After I wrote that, I thought it is appropriate to expand my comment a little.

Modern silicon wafers are huge:  300 millimeters, or about 1 foot in diameter.  That's far larger than the 4-inch diameter that was common in 1980-2, when I worked at Intel.   Wafers can have a problem, referred to as "potato-chipping".  https://semiaccurate.com/2015/05/18/disco-makes-hexagonal-non-regular-chips-possible/      

It's difficult to lithograph semiconductor patterns on a wafer if this potato-chipping occurs.  So, the wafer must be physically thicker than they might otherwise like.  But when the lithographic and other steps are completed, the chips might be far thicker than they'd like to package,  Generally, the solution is called "back-grinding", and involves simply grinding the back side of the wafer to whatever thickness they actually want the chips to be.  Then, they plate on a thin layer of metal, designed to allow the chips to be soldered/brazed to a metal plate, and dice the thinned chips and bond them to a metal backing.

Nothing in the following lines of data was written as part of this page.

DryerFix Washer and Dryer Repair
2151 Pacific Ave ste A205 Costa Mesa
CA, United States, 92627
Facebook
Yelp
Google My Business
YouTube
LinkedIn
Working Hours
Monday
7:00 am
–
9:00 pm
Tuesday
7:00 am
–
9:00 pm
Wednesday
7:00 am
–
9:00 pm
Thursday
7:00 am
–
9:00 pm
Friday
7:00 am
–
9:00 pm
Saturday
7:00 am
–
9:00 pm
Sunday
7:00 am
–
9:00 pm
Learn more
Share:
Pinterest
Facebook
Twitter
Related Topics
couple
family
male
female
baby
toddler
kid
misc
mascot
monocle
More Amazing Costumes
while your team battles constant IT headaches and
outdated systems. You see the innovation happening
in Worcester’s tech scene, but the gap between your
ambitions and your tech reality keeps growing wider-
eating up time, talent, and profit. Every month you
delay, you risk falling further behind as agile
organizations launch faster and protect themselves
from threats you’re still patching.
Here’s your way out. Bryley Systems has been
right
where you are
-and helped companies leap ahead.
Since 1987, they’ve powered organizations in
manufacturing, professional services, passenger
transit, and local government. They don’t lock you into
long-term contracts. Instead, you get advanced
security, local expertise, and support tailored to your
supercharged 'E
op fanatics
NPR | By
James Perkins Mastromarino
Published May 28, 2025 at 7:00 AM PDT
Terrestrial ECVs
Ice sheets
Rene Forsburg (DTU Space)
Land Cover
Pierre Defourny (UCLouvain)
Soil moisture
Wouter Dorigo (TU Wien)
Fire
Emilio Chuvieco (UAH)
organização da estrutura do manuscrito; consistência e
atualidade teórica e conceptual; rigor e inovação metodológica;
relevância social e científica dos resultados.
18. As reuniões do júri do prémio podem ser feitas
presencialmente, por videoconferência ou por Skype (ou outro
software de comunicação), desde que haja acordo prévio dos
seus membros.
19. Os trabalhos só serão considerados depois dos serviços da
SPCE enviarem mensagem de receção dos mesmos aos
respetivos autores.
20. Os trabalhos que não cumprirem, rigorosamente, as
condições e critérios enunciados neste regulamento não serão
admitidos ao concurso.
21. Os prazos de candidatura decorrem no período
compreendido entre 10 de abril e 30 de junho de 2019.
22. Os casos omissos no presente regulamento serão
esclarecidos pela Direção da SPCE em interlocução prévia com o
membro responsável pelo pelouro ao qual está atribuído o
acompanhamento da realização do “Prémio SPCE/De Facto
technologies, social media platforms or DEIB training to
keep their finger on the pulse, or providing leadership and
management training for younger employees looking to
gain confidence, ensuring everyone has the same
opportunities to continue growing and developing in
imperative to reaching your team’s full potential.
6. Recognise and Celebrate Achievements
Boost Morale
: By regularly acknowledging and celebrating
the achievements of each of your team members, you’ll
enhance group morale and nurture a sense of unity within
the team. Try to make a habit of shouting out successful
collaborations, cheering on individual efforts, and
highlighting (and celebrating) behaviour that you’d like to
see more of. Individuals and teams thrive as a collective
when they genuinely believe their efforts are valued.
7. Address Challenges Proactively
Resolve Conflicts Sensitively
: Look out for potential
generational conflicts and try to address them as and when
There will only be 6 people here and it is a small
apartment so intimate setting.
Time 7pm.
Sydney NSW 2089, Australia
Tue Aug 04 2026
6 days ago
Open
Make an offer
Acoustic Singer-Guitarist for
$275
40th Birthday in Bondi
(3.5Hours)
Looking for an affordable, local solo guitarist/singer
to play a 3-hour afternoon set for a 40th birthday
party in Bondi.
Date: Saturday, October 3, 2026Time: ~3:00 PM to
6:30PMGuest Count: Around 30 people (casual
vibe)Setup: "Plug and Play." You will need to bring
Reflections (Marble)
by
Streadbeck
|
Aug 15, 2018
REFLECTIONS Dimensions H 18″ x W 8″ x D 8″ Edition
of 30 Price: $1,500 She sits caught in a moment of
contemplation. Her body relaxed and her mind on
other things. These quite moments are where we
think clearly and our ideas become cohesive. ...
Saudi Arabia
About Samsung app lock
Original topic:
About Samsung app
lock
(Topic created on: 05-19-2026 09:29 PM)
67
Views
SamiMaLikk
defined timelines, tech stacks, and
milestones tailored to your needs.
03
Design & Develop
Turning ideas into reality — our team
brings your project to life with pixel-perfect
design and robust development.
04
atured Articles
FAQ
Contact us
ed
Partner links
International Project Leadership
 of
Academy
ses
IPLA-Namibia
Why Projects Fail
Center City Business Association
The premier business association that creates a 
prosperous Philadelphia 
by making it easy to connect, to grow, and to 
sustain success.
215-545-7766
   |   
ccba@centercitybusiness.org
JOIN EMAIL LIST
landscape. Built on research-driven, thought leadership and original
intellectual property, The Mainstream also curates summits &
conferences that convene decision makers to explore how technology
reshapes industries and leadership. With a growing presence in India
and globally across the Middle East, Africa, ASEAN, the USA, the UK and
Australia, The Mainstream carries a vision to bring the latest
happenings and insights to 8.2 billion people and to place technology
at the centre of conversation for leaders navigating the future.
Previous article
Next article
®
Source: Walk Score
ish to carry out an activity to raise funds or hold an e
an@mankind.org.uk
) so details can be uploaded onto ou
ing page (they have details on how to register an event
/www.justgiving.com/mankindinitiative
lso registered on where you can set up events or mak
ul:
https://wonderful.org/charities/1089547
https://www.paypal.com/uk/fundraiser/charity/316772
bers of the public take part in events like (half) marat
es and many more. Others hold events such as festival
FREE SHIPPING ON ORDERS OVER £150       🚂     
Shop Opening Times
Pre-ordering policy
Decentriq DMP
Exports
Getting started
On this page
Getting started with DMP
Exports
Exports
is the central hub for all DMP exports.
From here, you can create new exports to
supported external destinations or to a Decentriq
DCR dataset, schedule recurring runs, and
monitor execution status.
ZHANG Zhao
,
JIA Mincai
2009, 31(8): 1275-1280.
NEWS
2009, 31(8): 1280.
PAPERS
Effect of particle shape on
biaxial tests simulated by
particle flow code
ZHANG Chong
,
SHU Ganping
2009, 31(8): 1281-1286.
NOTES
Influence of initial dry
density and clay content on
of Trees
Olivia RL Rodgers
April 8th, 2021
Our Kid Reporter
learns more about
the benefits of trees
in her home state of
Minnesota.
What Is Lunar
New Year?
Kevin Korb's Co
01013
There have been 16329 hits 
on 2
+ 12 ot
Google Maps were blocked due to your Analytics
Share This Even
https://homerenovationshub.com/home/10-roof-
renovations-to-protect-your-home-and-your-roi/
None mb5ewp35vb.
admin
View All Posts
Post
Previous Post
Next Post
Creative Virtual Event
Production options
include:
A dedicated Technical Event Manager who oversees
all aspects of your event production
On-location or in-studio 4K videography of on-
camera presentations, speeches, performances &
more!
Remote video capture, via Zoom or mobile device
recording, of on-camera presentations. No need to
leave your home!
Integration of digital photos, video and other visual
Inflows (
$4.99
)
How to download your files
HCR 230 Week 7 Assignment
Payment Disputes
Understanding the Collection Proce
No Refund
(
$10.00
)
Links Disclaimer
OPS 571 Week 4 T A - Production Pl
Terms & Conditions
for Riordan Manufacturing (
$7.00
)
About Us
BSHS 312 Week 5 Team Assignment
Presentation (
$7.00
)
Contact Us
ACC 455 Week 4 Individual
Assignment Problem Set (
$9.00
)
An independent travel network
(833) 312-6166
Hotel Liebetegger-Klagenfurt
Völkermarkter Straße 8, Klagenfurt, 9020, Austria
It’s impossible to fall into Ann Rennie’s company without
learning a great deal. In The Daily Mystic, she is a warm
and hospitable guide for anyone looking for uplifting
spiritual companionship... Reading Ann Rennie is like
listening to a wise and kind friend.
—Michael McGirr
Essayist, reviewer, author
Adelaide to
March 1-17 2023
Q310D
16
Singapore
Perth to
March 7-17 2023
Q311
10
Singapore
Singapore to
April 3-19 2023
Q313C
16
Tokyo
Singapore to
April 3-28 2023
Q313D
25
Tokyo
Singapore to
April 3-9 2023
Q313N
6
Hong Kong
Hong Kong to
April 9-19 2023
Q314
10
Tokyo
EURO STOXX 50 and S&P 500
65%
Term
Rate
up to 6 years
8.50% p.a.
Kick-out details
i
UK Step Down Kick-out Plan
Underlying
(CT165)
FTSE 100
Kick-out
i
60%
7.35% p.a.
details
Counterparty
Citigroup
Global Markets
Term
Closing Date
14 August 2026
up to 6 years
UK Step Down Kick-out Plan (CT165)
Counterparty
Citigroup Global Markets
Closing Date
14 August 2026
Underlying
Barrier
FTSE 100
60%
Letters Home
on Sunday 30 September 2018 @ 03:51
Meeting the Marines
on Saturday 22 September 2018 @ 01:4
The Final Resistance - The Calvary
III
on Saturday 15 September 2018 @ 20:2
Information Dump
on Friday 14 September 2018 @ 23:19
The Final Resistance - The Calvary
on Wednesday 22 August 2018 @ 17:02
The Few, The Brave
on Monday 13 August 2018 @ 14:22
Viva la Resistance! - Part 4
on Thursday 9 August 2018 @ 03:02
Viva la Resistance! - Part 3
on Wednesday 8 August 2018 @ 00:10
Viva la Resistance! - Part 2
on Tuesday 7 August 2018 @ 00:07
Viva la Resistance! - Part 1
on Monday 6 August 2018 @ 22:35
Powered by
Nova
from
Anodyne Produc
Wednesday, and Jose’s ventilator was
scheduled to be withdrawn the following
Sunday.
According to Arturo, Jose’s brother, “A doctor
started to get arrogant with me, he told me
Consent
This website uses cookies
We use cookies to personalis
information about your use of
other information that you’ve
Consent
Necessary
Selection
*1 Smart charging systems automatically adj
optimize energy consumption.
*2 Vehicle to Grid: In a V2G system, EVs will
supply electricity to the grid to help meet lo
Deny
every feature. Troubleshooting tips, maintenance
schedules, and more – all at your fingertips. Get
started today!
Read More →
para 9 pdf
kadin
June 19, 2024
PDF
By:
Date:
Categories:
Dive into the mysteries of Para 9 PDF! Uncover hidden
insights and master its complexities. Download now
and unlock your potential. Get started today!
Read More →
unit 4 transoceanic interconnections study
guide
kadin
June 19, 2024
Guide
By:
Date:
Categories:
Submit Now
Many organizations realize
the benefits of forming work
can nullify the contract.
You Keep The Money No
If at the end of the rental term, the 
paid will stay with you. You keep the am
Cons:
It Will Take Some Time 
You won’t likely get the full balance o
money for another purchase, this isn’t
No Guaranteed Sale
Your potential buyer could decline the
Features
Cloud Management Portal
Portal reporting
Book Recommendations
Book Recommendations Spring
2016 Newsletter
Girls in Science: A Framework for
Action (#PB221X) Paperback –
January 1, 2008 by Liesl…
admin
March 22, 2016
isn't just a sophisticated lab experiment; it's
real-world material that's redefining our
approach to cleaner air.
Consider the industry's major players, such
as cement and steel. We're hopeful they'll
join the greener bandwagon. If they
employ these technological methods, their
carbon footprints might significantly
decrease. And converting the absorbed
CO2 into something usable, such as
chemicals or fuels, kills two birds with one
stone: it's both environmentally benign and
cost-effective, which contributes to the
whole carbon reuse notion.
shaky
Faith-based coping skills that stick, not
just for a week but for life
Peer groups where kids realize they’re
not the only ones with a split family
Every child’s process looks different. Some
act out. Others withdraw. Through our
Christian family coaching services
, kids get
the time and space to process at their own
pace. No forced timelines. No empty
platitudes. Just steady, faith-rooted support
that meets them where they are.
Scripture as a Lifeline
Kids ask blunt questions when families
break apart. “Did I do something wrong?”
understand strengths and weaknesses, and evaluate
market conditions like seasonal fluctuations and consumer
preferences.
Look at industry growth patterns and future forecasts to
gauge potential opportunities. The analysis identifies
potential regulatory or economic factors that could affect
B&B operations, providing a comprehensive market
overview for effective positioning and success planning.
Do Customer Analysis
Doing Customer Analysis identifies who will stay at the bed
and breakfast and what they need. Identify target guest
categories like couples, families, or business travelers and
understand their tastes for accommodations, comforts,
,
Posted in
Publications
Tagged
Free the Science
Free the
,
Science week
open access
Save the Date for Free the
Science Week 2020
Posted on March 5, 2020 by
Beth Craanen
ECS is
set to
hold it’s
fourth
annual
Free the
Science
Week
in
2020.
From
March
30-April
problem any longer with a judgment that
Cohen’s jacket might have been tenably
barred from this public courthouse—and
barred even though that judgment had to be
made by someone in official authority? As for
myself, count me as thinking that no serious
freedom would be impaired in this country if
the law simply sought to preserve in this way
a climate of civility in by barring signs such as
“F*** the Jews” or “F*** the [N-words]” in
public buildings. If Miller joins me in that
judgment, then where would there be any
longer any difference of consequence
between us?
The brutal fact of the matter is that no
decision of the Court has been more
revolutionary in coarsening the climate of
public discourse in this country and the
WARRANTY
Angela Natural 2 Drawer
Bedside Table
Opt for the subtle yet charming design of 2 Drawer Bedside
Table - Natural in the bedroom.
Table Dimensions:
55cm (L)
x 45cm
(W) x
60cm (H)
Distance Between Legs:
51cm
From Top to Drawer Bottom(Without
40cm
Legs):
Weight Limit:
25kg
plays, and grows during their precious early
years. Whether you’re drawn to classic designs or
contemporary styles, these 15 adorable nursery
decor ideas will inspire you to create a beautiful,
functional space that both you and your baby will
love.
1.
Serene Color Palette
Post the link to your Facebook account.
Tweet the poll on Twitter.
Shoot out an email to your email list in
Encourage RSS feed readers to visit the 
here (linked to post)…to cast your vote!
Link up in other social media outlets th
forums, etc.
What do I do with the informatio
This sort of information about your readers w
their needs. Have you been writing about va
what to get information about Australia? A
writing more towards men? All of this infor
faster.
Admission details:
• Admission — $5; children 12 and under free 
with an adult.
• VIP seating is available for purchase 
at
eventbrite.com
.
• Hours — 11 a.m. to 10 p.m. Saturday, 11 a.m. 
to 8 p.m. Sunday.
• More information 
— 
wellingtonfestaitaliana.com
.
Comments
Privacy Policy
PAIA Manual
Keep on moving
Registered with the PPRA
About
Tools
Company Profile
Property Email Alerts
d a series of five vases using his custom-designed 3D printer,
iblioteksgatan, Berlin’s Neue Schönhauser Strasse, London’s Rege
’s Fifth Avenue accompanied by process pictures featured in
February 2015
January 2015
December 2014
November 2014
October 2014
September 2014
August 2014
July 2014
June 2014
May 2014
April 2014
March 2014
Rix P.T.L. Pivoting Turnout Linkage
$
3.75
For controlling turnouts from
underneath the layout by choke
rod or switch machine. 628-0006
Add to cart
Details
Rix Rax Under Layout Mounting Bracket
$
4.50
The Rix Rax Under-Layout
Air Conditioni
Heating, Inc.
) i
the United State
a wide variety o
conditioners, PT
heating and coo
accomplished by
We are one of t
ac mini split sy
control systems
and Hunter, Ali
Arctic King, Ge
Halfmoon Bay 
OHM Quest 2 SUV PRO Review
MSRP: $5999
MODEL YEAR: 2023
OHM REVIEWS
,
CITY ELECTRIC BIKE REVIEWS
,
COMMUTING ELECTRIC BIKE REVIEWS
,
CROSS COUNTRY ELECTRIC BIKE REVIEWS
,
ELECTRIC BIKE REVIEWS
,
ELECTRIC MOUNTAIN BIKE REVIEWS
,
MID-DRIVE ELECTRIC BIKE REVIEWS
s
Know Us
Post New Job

However, none of this explains the statement below that the chip's 'thin-ness' somehow reduces security.  

              Jim Bell


On Sunday, October 6, 2019, 11:03:45 AM PDT, jim bell <jdb10987@yahoo.com> wrote:


I don't know what they mean by "thin".  The article says:


"As CPUs are being made with thinner materials, this is creating attack vectors for side-channel attacks, according to a report from Semiconductor Engineering this week. The noise and electromagnetic radiation emitted by the thinner chips has become increasingly easier to observe by attackers, allowing for better penetration from methods used to steal chips' encryption keys and IP."

"The report cites U.S. Department of Defense agency DARPA, Synopsys (which makes tools for silicon chip design, verification and more), Ansys (which makes engineering simulation software), Siemens and more. It details how semiconductors are becoming more vulnerable to security threats with "each new process node," thanks to thinner dies and insulation layers."


This simply doesn't make sense to me.  The chips themselves aren't doing much radiating of an rf signal, the wires connecting them to the rest of the world are guilty of that.

             Jim Bell



On Sunday, October 6, 2019, 09:20:49 AM PDT, Steven Schear <schear.steve@gmail.com> wrote:


When it comes to semiconductors perhaps thin should not be "in".

On Sun, Oct 6, 2019, 5:13 AM jim bell <jdb10987@yahoo.com> wrote:
Tom's Hardware: As CPU Materials Get Thinner, Security Risks Grow - Report.